An alternative approach to extending pseudo-Anosovs over compression bodies (Q498741)

The author gives an alternative proof of a theorem by \textit{I. Biringer} et al. [J. Topol. 6, No. 4, 1019--1042 (2013; Zbl 1293.57007)] concerning compressibility of pseudo-Anosov automorphisms. The proof shown in this paper is rather elementary, not using \(\delta\)-hyperbolic geometry, the curve complex, and Ahlfors-Bers theory of which the authors made use in the original proof. Let \(F\) denote a closed orientable surface of genus greater than one. Suppose a collection \(\mathcal{C}\) of disjoint, mutually non-isotopic, essential closed curves in \(F\) is given. The pair \((F, \mathcal{C})\) corresponds to a compression body \(M\) with the planar kernel \(\mathrm{Ker}(i_{\ast}:\pi_{1}(F)\rightarrow\pi_{1}(M))=\langle\mathcal{C}\rangle_{N}\), where \(i\) denotes the inclusion of \(F\) onto the exterior boundary of \(M\) and \(\langle\mathcal{C}\rangle_{N}\) the normal closure of the subgroup generated by \(\mathcal{C}\) in \(\pi_{1}(F)\).
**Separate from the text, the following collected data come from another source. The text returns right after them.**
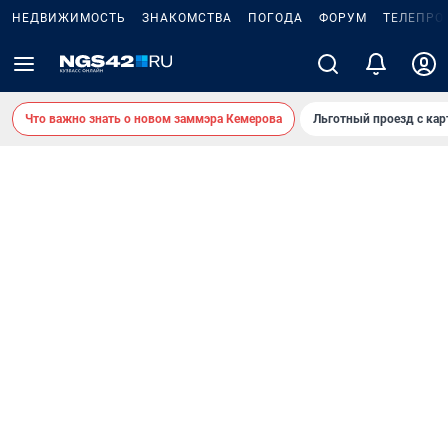
НЕДВИЖИМОСТЬ
ЗНАКОМСТВА
ПОГОДА
ФОРУМ
ТЕЛЕПРО
Что важно знать о новом заммэра Кемерова
Льготный проезд с ка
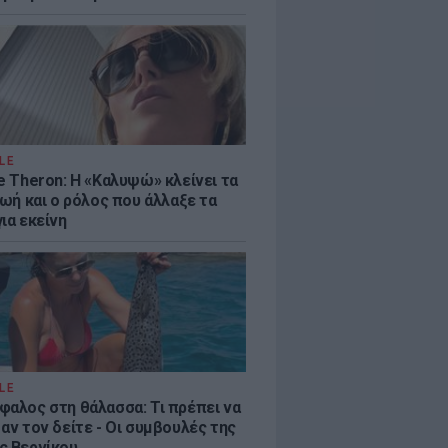
LE
e Theron: Η «Καλυψώ» κλείνει τα
ζωή και ο ρόλος που άλλαξε τα
ια εκείνη
LE
φαλος στη θάλασσα: Τι πρέπει να
αν τον δείτε - Οι συμβουλές της
ς Βερνίκου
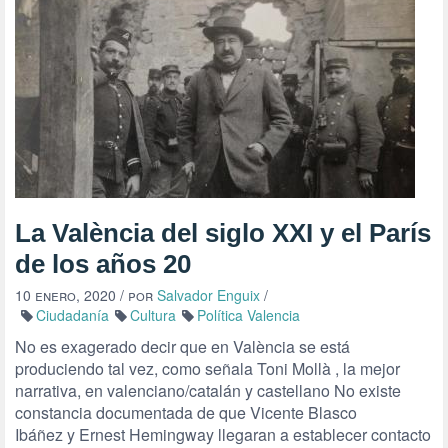
La València del siglo XXI y el París
de los años 20
10 enero, 2020
/ por
Salvador Enguix
/
Ciudadanía
Cultura
Política Valencia
No es exagerado decir que en València se está
produciendo tal vez, como señala Toni Mollà , la mejor
narrativa, en valenciano/catalán y castellano No existe
constancia documentada de que Vicente Blasco
Ibáñez y Ernest Hemingway llegaran a establecer contacto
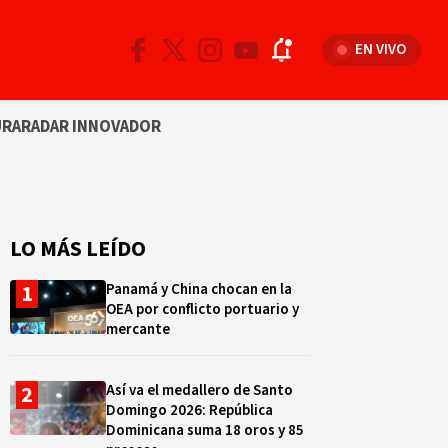
EN VIVO
URA
RADAR INNOVADOR
LO MÁS LEÍDO
Panamá y China chocan en la
OEA por conflicto portuario y
mercante
Así va el medallero de Santo
Domingo 2026: República
Dominicana suma 18 oros y 85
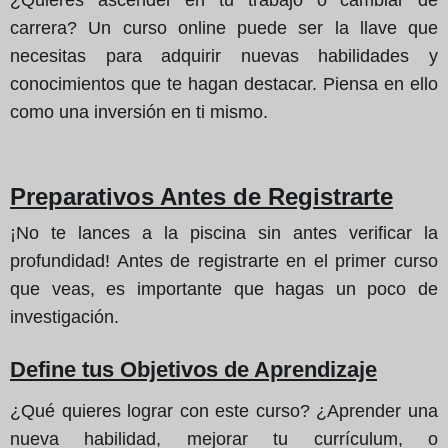
carrera? Un curso online puede ser la llave que
necesitas para adquirir nuevas habilidades y
conocimientos que te hagan destacar. Piensa en ello
como una inversión en ti mismo.
Preparativos Antes de Registrarte
¡No te lances a la piscina sin antes verificar la
profundidad! Antes de registrarte en el primer curso
que veas, es importante que hagas un poco de
investigación.
Define tus Objetivos de Aprendizaje
¿Qué quieres lograr con este curso? ¿Aprender una
nueva habilidad, mejorar tu currículum, o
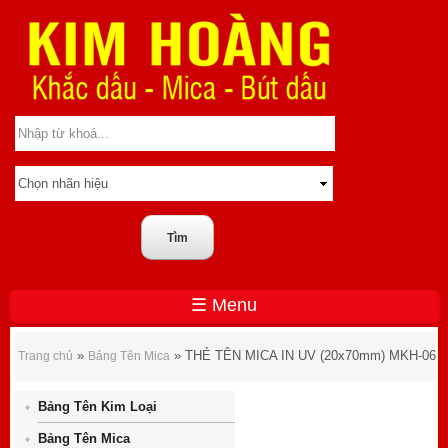
☰ Menu
THẺ TÊN MICA IN UV (20x70mm) MKH-06
»
» THẺ TÊN MICA IN UV (20x70mm) MKH-06
Trang chủ
Bảng Tên Mica
Bảng Tên Kim Loại
Bảng Tên Mica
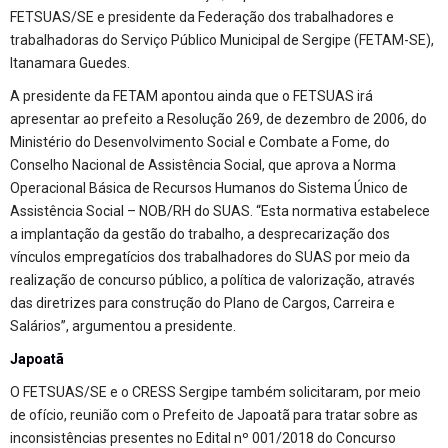
FETSUAS/SE e presidente da Federação dos trabalhadores e
trabalhadoras do Serviço Público Municipal de Sergipe (FETAM-SE),
Itanamara Guedes.
A presidente da FETAM apontou ainda que o FETSUAS irá
apresentar ao prefeito a Resolução 269, de dezembro de 2006, do
Ministério do Desenvolvimento Social e Combate a Fome, do
Conselho Nacional de Assistência Social, que aprova a Norma
Operacional Básica de Recursos Humanos do Sistema Único de
Assistência Social – NOB/RH do SUAS. “Esta normativa estabelece
a implantação da gestão do trabalho, a desprecarização dos
vínculos empregatícios dos trabalhadores do SUAS por meio da
realização de concurso público, a política de valorização, através
das diretrizes para construção do Plano de Cargos, Carreira e
Salários”, argumentou a presidente.
Japoatã
O FETSUAS/SE e o CRESS Sergipe também solicitaram, por meio
de ofício, reunião com o Prefeito de Japoatã para tratar sobre as
inconsistências presentes no Edital nº 001/2018 do Concurso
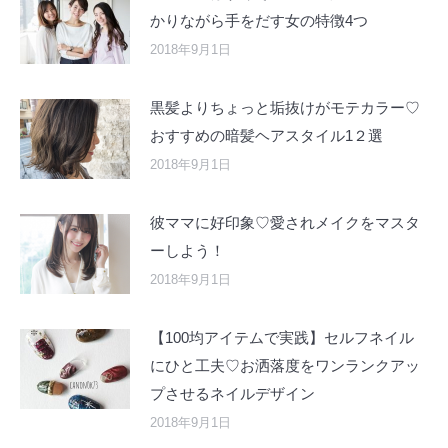
かりながら手をだす女の特徴4つ
2018年9月1日
黒髪よりちょっと垢抜けがモテカラー♡
おすすめの暗髪ヘアスタイル1２選
2018年9月1日
彼ママに好印象♡愛されメイクをマスタ
ーしよう！
2018年9月1日
【100均アイテムで実践】セルフネイル
にひと工夫♡お洒落度をワンランクアッ
プさせるネイルデザイン
2018年9月1日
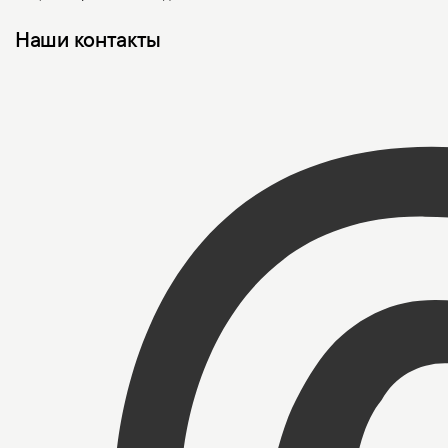
Наши контакты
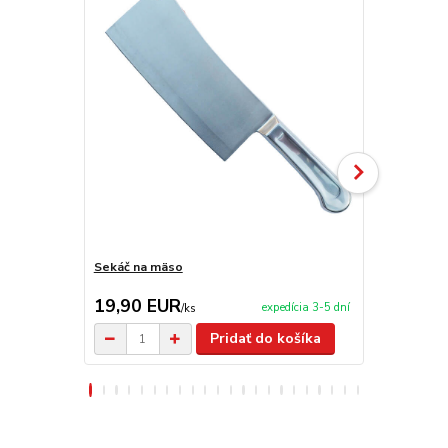
Sekáč na mäso
V-krájač - Bi
19,90 EUR
19,90 E
expedícia 3-5 dní
/
ks
Pridať do košíka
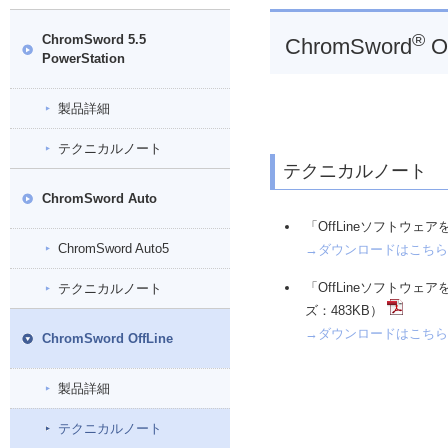
®
ChromSword 5.5
ChromSword
Of
PowerStation
製品詳細
テクニカルノート
テクニカルノート
ChromSword Auto
「OffLineソフトウェア
ChromSword Auto5
→ダウンロードはこちら
「OffLineソフトウェ
テクニカルノート
ズ：483KB）
→ダウンロードはこちら
ChromSword OffLine
製品詳細
テクニカルノート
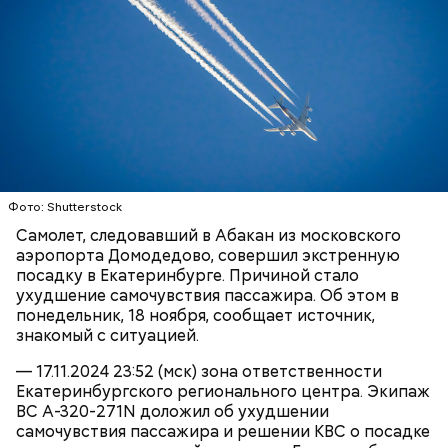
допросе.
Вскоре в качестве главного подозреваемого в
Первой жертвой Миссюры была его девушка.
убийстве спортсмена арестовали его 18-летнего
Именно на ней молодой человек впервые испытал
знакомого Надырхана Кадирханова. На допросе он
химикаты, купленные в интернет-магазине. 13
признал вину и показал следователям, как именно
января 2024 года он подсыпал дихлорэтан в
совершил преступление и где спрятал оружие, из
Фото: Shutterstock
коктейль возлюбленной, отчего у нее случился
которого застрелил Мутаева.
Самолет, следовавший в Абакан из московского
инсульт. Девушка неделю
провела в коме
, а после
аэропорта Домодедово, совершил экстренную
выписки из больницы узнала, что Миссюра
посадку в Екатеринбурге. Причиной стало
оформил на нее несколько кредитов.
ухудшение самочувствия пассажира. Об этом в
понедельник, 18 ноября, сообщает источник,
знакомый с ситуацией.
— 17.11.2024 23:52 (мск) зона ответственности
Екатеринбургского регионального центра. Экипаж
ВС A-320-271N доложил об ухудшении
самочувствия пассажира и решении КВС о посадке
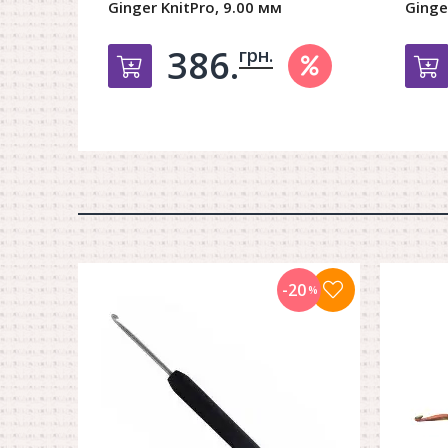
Ginger KnitPro, 9.00 мм
Ginge
386.
грн.
Добавить в корзину
-20
%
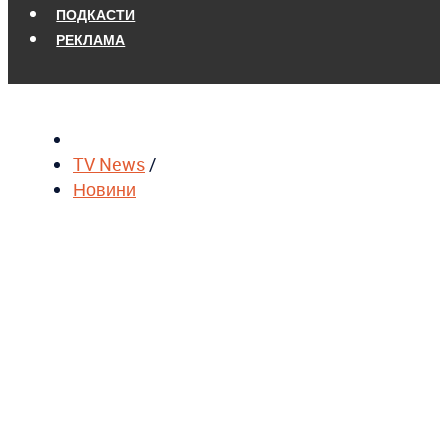
ПОДКАСТИ
РЕКЛАМА
TV News
/
Новини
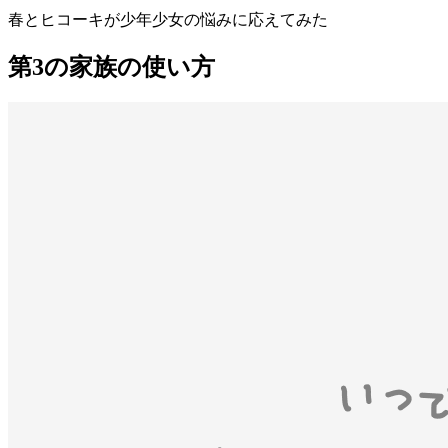
春とヒコーキが少年少女の悩みに応えてみた
第3の家族の使い方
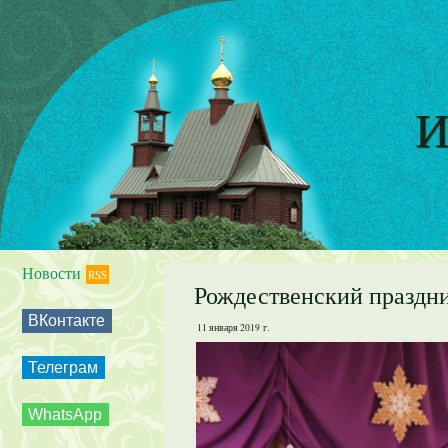
И
Новости
RSS
Рождественский праздн
ВКонтакте
11 января 2019 г.
Телеграм
WhatsApp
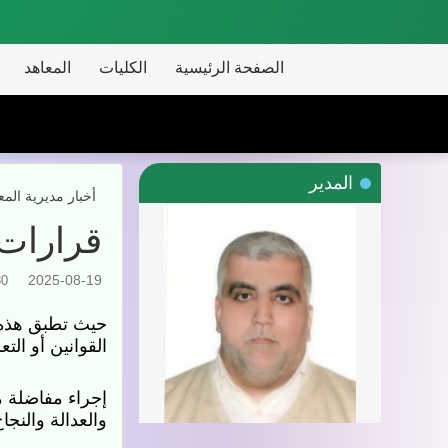
الصفحة الرئيسية
الكليات
المعاهد
ا
المدير
أخبار مديرية المعاهد
قرارات م
2025-08-19
280
التعليمات المخالف
إجراء مفاضلة مركز
الأكاديمي.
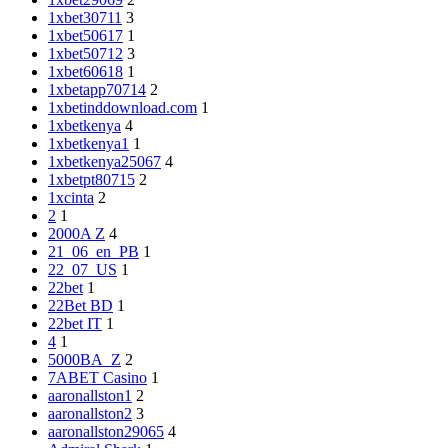
1xbet30711
3
1xbet50617
1
1xbet50712
3
1xbet60618
1
1xbetapp70714
2
1xbetinddownload.com
1
1xbetkenya
4
1xbetkenya1
1
1xbetkenya25067
4
1xbetpt80715
2
1xcinta
2
2
1
2000A Z
4
21_06_en_PB
1
22_07_US
1
22bet
1
22Bet BD
1
22bet IT
1
4
1
5000BA_Z
2
7ABET Casino
1
aaronallston1
2
aaronallston2
3
aaronallston29065
4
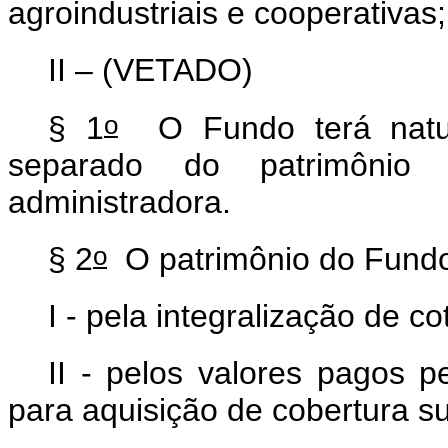
agroindustriais e cooperativas
II –
(VETADO)
o
§ 1
O Fundo terá nature
separado do patrimônio 
administradora.
o
§ 2
O patrimônio do Fundo
I - pela integralização de c
II - pelos valores pagos 
para aquisição de cobertura s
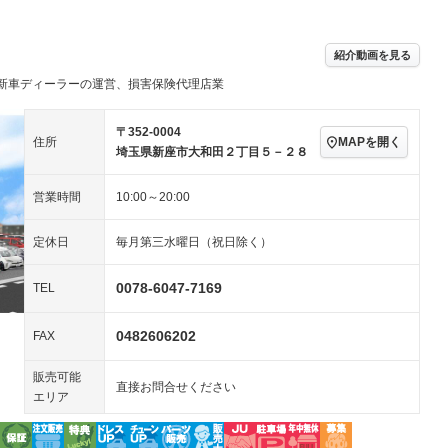
／ミュージック
ビジュアル：-／DVD再
アルミホイール：16イ
生
ンチ
ングストップ
ドライブレコーダー
USB入力端子
－
ハーフレザーシート
キーレス
紹介動画を見る
クリーンディーゼル
センターデフロック
－
－
新車ディーラーの運営、損害保険代理店業
セノンライト)
ポータブルナビ
バックカメラ
－
乗車
電動格納ミラー
スマートキー
ローダウン
－
〒352-0004
MAPを開く
住所
装備略号／用語解説
埼玉県新座市大和田２丁目５－２８
ート
3列シート
ベンチシート
－
営業時間
10:00～20:00
ップシート
オットマン
電動格納サードシート
－
スルー
後席モニター
電動リアゲート
－
定休日
毎月第三水曜日（祝日除く）
アコン
全周囲カメラ
サイドカメラ
0078-6047-7169
TEL
ペンション
0482606202
FAX
装備略号／用語解説
販売可能
直接お問合せください
エリア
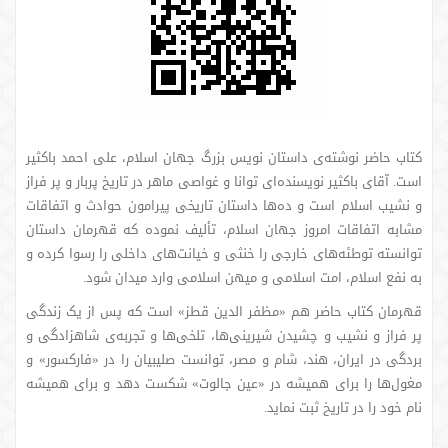
کتاب حاضر نوشته‌ی داستان نویس بزرگ جهان اسلام، علی احمد باکثیر
است. آقای باکثیر نویسنده‌ای توانا و غواصی ماهر در تاریخ پربار و پر فراز
و نشیب اسلام است و ده‌ها داستان تاریخی پیرامون حوادث و اتفاقات
مشابه اتفاقات امروز جهان اسلام، تألیف نموده که قهرمان داستان
توانسته توطئه‌های خارجی را خنثی و خیانت‌های داخلی را رسوا کرده و
به نفع اسلام، امت اسلامی و میهن اسلامی وارد میدان شود.
قهرمان کتاب حاضر هم «مظفر الدین قطز» است که پس از یک زندگی
پر فراز و نشیب و چشیدن شیرینی‌ها، تلخی‌ها و تجربه‌ی شاهزادگی و
بردگی در ایران، هند، شام و مصر، توانست صلیبیان را در «فارکسور» و
مغول‌ها را برای همیشه در «عین جالوت» شکست دهد و برای همیشه
نام خود را در تاریخ ثبت نماید.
Assume the stable lamination of a pseudo-Anosov automorphism \(\varphi :F\rightarrow F\) is maximal, i.e., any complementary region is an ideal triangle, and bounds in \((F, \mathcal{C})\), i.e., it is the Hausdorff limit of curves bounding disks in the compression body \(M\). Also, \(M\) (or the pair \((F, \mathcal{C})\)) is assumed to be minimal, i.e., there is no inequivalent compression body \(N\subset M\) in which the lamination bounds. Then the theorem asserts that a power \(\varphi^{k}\) of \(\varphi\) extends over \(M\). The proof is based on the results in the papers by \textit{A. J. Casson} and \textit{D. D. Long} [Invent. Math. 81, 295--303 (1985; Zbl 0589.57008)] and by \textit{D. D. Long} [Duke Math. J. 56, No. 1, 1--16 (1988; Zbl 0655.57021)].